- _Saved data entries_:
========================================================================

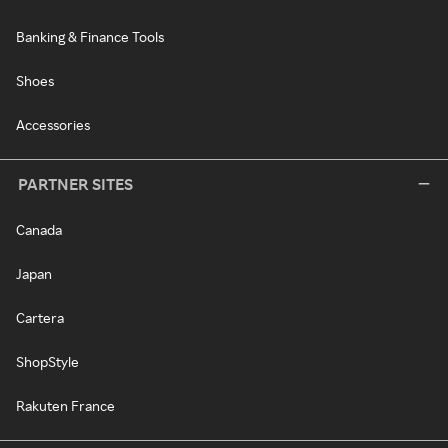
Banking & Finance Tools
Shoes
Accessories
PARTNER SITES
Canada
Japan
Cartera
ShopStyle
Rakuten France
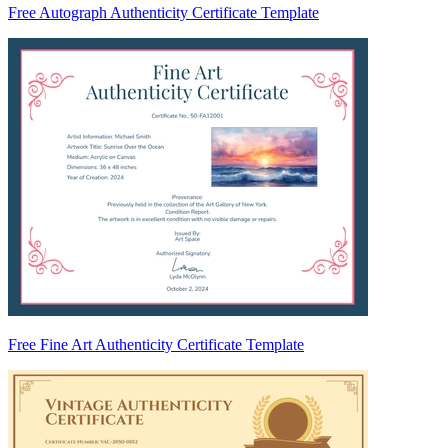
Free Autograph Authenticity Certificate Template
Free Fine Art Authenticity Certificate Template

========================================================================

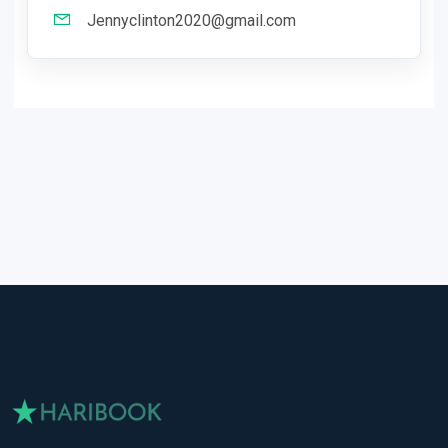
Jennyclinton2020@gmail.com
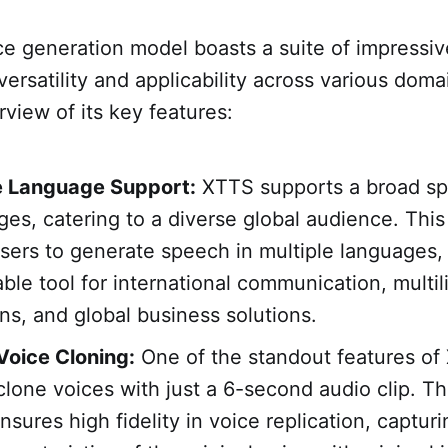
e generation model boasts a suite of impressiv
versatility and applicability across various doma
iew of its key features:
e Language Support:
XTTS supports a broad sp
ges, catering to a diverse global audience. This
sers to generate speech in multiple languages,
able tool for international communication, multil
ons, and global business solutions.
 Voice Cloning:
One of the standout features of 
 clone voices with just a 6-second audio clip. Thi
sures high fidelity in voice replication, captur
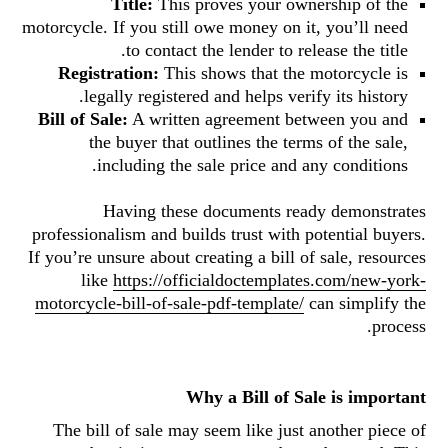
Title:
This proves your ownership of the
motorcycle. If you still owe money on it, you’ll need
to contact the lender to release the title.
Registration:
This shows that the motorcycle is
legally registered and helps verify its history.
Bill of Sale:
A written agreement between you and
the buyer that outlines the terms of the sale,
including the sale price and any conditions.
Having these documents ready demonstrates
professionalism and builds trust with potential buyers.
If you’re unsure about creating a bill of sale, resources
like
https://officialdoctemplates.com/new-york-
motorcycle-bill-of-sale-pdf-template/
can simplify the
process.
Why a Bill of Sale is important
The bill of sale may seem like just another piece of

========================================================================

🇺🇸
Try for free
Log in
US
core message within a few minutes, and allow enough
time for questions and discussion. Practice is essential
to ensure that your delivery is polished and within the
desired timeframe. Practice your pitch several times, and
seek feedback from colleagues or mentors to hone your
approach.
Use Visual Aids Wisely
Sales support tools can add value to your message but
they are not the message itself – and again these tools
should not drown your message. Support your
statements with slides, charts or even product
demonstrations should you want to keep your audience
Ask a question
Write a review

========================================================================

- _BRIEF_: List every line above that holds the word "should".

- _TASK ANSWER_:
should not drown your message. Support your
demonstrations should you want to keep your audience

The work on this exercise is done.